[Tarantool-patches] [PATCH v2 2/2] fiber: exit with panic if we unable to revert guard page

Konstantin Osipov kostja.osipov at gmail.com
Tue Feb 4 18:47:42 MSK 2020


* Cyrill Gorcunov <gorcunov at gmail.com> [20/01/15 20:07]:
> At the moment we setup fiber's stack with a guard page
> which is used to detect stack overrun. This page is just
> a regular page taken from a slab with PROT_NONE attribute.
> 
> Once fiber is no longer needed we try to revert this
> attribute back to PROT_READ | PROT_WRITE. Still there
> is a pretty small chance that this attempt get failed.
> 
> Thus in such case we should not allow to proceed but rather
> lets panic, otherwise the slab won't longer be solid r/w memory
> area and attempt to write into this page will cause
> an unpredictable exception.
> 
> Signed-off-by: Cyrill Gorcunov <gorcunov at gmail.com>
> ---
>  src/lib/core/fiber.c | 6 +++++-
>  1 file changed, 5 insertions(+), 1 deletion(-)
> 
> diff --git a/src/lib/core/fiber.c b/src/lib/core/fiber.c
> index b51f46f2f..fdad7607c 100644
> --- a/src/lib/core/fiber.c
> +++ b/src/lib/core/fiber.c
> @@ -1041,13 +1041,17 @@ fiber_stack_destroy(struct fiber *fiber, struct slab_cache *slabc)
>  			 * to setup the original protection back in
>  			 * background.
>  			 *
> +			 * For now lets exit with panic: if mprotect
> +			 * failed we must not allow to reuse such slab
> +			 * with PROT_NONE'ed page somewhere inside.
> +			 *

somewhere inside its stack area would be more clear.

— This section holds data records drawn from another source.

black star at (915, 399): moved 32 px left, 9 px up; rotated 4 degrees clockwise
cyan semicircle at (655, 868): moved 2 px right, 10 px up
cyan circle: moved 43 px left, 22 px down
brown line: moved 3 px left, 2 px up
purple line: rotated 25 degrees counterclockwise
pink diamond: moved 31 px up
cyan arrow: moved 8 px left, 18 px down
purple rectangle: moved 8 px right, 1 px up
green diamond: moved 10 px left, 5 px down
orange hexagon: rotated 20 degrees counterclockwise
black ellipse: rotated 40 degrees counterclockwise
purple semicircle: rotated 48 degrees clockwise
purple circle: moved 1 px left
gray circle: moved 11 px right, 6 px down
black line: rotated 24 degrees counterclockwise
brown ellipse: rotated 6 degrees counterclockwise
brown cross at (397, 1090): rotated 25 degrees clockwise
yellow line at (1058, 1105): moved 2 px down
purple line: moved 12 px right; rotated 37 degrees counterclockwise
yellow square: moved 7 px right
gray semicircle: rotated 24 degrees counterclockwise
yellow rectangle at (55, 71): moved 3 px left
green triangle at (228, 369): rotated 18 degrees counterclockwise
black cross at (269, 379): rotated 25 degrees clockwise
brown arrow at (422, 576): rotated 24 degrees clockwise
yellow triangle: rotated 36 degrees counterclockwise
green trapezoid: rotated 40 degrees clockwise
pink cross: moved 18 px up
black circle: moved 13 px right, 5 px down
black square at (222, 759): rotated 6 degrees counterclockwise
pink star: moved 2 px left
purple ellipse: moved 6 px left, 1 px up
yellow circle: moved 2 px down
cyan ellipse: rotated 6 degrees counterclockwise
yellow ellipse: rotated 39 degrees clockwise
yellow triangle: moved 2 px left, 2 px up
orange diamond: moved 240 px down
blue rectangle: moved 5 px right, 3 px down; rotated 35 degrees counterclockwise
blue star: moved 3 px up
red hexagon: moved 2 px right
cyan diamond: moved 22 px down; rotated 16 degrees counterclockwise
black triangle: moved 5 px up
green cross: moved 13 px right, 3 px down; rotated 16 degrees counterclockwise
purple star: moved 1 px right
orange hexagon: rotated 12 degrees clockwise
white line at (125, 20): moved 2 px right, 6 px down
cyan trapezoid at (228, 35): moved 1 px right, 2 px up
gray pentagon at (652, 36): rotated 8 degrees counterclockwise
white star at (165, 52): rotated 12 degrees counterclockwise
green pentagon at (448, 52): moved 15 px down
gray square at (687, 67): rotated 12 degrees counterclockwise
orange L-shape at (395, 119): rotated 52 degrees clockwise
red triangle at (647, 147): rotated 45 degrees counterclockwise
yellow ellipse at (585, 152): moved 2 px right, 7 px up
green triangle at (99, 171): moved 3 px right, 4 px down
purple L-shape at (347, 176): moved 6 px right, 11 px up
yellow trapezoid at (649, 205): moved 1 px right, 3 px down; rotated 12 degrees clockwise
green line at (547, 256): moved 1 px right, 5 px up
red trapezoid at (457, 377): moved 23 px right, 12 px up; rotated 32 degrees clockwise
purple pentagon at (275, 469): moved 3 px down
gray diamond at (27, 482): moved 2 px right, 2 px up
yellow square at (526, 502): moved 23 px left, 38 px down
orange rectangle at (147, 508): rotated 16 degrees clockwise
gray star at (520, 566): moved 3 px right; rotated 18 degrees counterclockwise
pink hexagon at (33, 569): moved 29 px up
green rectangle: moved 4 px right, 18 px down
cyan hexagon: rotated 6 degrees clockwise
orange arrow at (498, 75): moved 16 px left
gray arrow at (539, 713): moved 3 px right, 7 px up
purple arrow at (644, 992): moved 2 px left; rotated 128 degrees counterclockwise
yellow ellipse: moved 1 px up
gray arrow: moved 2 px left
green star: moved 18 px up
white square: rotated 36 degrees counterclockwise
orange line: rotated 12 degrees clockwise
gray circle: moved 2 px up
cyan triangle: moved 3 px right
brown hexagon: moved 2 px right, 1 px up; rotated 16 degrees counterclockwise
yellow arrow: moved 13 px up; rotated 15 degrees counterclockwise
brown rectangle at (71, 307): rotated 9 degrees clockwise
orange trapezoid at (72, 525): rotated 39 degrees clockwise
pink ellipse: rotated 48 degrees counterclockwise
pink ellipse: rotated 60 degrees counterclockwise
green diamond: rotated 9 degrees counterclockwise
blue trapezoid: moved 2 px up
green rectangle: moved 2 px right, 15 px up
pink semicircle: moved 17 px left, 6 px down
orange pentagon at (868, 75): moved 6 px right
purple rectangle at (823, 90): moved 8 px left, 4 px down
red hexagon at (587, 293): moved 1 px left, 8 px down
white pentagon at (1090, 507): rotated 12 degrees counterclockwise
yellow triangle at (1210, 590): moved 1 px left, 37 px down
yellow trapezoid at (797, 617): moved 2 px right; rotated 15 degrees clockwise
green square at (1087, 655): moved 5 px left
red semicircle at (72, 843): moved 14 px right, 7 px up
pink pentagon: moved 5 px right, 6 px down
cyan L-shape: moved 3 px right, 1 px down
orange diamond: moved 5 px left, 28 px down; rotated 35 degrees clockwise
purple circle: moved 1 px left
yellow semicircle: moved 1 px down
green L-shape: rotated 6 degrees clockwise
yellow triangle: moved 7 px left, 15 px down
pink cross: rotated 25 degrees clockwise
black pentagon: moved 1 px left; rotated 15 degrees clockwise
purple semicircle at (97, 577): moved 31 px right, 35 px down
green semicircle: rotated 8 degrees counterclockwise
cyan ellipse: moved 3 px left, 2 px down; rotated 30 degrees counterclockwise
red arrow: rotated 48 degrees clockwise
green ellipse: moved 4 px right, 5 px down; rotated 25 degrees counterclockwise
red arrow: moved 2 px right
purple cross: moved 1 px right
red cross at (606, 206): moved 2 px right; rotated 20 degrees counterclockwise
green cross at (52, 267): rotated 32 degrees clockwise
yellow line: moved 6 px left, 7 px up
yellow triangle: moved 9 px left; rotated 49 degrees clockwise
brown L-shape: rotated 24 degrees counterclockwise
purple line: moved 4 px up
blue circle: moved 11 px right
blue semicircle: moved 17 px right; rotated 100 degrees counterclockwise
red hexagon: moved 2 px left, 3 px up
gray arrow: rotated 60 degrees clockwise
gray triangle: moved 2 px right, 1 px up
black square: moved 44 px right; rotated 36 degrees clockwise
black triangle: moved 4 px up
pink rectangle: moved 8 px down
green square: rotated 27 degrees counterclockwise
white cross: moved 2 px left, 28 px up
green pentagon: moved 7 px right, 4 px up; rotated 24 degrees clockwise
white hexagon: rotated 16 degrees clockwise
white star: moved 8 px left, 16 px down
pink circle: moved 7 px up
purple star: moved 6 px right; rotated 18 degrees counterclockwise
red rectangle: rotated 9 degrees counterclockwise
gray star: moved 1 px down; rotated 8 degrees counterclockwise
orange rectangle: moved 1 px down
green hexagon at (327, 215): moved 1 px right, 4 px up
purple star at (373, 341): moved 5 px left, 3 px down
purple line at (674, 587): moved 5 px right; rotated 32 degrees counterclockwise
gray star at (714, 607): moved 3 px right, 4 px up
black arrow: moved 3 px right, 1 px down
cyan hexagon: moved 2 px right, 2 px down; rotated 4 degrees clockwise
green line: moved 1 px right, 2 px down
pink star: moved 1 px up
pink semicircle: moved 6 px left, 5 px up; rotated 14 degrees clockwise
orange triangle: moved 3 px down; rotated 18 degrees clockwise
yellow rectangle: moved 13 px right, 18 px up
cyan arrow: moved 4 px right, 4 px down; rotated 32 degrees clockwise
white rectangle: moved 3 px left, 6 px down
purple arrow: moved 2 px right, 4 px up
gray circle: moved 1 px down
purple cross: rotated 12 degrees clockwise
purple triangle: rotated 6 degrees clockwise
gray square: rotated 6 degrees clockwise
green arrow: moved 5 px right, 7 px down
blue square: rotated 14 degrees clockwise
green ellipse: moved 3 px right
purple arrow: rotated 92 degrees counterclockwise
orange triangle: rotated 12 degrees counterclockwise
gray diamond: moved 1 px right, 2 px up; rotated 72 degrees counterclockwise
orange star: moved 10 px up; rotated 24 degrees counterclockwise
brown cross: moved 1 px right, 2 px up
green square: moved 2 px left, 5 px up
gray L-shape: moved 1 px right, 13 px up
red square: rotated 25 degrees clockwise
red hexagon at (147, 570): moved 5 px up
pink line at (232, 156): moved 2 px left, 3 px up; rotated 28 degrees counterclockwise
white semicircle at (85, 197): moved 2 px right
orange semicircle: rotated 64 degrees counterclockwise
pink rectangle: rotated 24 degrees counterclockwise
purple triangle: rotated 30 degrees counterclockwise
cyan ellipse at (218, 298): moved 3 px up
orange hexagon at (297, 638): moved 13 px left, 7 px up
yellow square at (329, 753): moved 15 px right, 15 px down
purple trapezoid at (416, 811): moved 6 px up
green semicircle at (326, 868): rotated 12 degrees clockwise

>  			 * Note that in case if we're called from
>  			 * fiber_stack_create() the @mprotect_flags is
>  			 * the same as the slab been created with, so
>  			 * calling mprotect for VMA with same flags
>  			 * won't fail.
>  			 */
> -			diag_log();
> +			panic_syserror("fiber: Can't put guard page to slab");

While the patch itself is LGTM, we need to nail down the cause of
the failure even at the cost of crash, I suspect what we're getting
here is ENOMEM from the kernel. I suspect we have too many
mprotect regions and the kernel runs out of some internal
resources for them.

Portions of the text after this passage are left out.